Former Brevard County School Board member Tina Descovich and former Indian River County School Board member Tiffany Justice, together with Bridget Ziegler, founded Moms for Liberty in January 2021. Moms for Liberty is now a conservative education activist group with more than 120,000 members and almost 300 chapters across 44 states.
Descovich and Justice issued a joint statement Wednesday afternoon reiterating that Bridget Ziegler had resigned from the organization within the same month of its incorporation. The statement came as several local activist groups prepare to rally at an upcoming Sarasota School Board meeting on Dec. 12 to call for Bridget Ziegler’s resignation.
Despite leaving Moms for Liberty, Bridget Ziegler has defended the group. However, she is not listed as one of the founders on the Moms for Liberty website.

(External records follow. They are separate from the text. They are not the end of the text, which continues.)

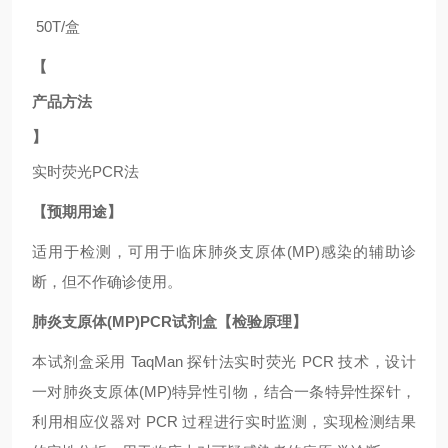
50T/盒
【
产品方法
】
实时荧光
PCR法
【预期用途】
适用于
检测，可用于临床肺炎支原体(MP)
感染的辅助诊
断，但不作确诊使用。
肺炎支原体(MP)PCR试剂盒【检验原理】
本试剂盒采用
TaqMan 探针法实时荧光 PCR 技术，设计
一对肺炎支原体(MP)
特异性引物，结合一条特异性探针，
利用相应仪器对
PCR 过程进行实时监测，实现检测结果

Christian Ziegler, while not directly professionally involved with Moms for Liberty, spoke at the organization’s national summit in Philadelphia last summer, advising in a media training session for participants to “Never apologize. Ever”.
What did Bridget Ziegler do?
Bridget Ziegler has not been accused of any wrongdoing and was not under investigation as of Tuesday. In documents relating to the investigation into Christian Ziegler, she told investigators that she and her husband had sex with the alleged victim together one time, a statement corroborated by the alleged victim.
Her statement to investigators indicates a past sexual history with a woman, something that stands as a stark contrast to much of the conservative culture war rhetoric that has often been used toward members of the LGBTQ+ community.
She played a major role in the creation and passing of the Parental Rights in Education Act, often labeled the “Don’t Say Gay” bill. Bridget Ziegler also posted a photo of herself wearing a shirt that said “Real women aren’t men” referencing Bud Light’s sponsorship of a transgender woman and defended herself amid backlash saying it was “insane” people were upset because it was “a fact.”
While chair of the School Board, she also declined to stop a woman from calling Tom Edwards, the only openly gay member of the board, an “LGBTQ groomer.” At the time, she said personal attacks in public comment happen to elected officials on all sides and that stopping the speaker would have only escalated tensions.